Could This Heart Disease Pill Help With Alcohol Cravings?

Alcohol use disorder (AUD) affected about 14.5 million people in the United States as of 2019, according to the National Institute on Alcohol Abuse and Alcoholism (NIAA). Binge drinking can increase your risk of AUD, which for women is consuming four or more drinks or men having five or more drinks within two hours. Heavy alcohol use can also increase your risk for AUD. Heavy alcohol use is drinking three drinks on any day or seven drinks a week for women. For men, heavy drinking means having four drinks on a given day or 14 drinks per week.

The NIAA considers AUD to be a brain disorder because people with the disorder can't stop drinking despite negative consequences. According to a 2012 study in Science Translational Medicine, drinking alcohol taps into the reward centers in the brain. Given the same amount of alcohol, heavy drinkers release more feel-good chemicals than casual drinkers, which means heavy drinkers get more pleasure out of alcohol.

The NIAA says that people can recover from AUD with a combination of therapy, support groups, and medication. A 2022 study in Molecular Psychiatry has found that spironolactone — a drug typically used for heart failure — can actually help people reduce their drinking.

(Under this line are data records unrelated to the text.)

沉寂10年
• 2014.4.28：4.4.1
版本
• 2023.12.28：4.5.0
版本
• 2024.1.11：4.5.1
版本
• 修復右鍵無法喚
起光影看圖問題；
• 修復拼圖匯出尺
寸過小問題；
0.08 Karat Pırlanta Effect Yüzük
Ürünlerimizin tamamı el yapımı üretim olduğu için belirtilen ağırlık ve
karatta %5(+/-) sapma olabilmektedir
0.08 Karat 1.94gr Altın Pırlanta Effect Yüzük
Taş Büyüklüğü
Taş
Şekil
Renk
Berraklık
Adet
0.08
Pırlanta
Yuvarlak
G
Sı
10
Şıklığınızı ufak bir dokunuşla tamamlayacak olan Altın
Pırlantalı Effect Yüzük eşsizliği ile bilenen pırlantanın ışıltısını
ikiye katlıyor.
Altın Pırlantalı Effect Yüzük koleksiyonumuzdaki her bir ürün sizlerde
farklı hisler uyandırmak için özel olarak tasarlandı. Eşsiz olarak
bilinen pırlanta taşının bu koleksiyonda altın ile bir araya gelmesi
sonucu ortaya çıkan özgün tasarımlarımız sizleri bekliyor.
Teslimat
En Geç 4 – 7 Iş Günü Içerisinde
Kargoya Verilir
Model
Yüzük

Spironolactone reduced alcohol consumption

Mineralocorticoid receptors (MR) maintain the balance of water and electrolytes like sodium in the body, according to the National Institute on Drug Abuse. However, they might also play a role in alcohol consumption. Because spironolactone blocks mineralocorticoid receptors, the 2022 study in Molecular Psychiatry sought to see its effects on alcohol dependence.

At first, the researchers tested spironolactone on mice and rats, finding that the drug reduced their consumption of alcohol. The researchers also compared the health records of patients prescribed spironolactone and those who weren't (per National Institute on Drug Abuse). People who took spironolactone also reduced their drinking, with the biggest reductions among people who were considered to be heavy drinkers.

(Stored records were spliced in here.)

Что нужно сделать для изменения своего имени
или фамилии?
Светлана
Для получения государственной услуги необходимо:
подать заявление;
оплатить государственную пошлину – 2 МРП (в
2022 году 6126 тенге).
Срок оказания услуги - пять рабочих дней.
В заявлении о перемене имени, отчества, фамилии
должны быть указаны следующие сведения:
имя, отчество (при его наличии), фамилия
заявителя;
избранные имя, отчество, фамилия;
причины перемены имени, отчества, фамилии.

A 2021 study in Neuropsychopharmacology also compared the drinking habits of 523 people who took spironolactone with 2305 people who didn't. People taking spironolactone reduced their weekly alcohol totals by 3.5 drinks. People who consumed more than seven drinks a week reduced their consumption by about four drinks.

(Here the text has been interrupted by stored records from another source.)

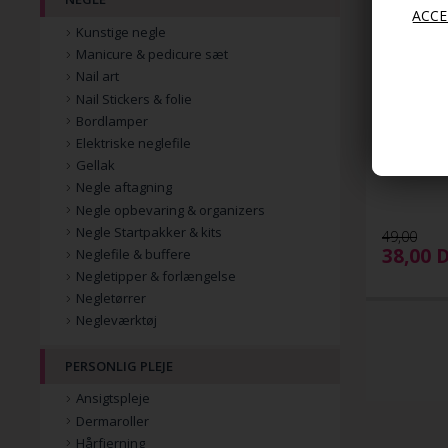
Kunstige negle
Manicure & pedicure sæt
Nail art
Nail Stickers & folie
Bordlamper
Elektriske neglefile
Gellak
Flettet hår
Negle aftagning
Negle opbevaring & organizers
Negle Startpakker & kits
49,00
38,00
Neglefile & buffere
Negletipper & forlængelse
Negletørrer
Negleværktøj
PERSONLIG PLEJE
Ansigtspleje
Dermaroller
Hårfjerning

Other treatments for alcohol use disorder

The study's results are promising, which is important, as one of the study's authors told Everyday Health that more drugs are needed to help people who suffer from alcohol use disorder. Current medications for AUD include naltrexone, acamprosate, and disulfiram. Naltrexone blocks the pleasure receptors in the brain associated with alcohol and can curb alcohol cravings in some people, according to Medline Plus. Like naltrexone, acamprosate works in several parts of the brain to fight cravings after you stop drinking. Disulfiram discourages drinking by causing people to feel nauseated while consuming alcohol.

According to Medline Plus, cognitive behavioral therapy can address the thoughts and triggers that cause you to drink. It also includes ways to cope with stress. Family therapy can also address family relationships so that they can provide a support network in your desire to stop drinking.

Peer support groups such as Alcoholics Anonymous can provide additional support for people seeking to address their alcohol use (via National Institute on Alcohol Abuse and Alcoholism). It's best to start with your doctor to find the proper course for treatment.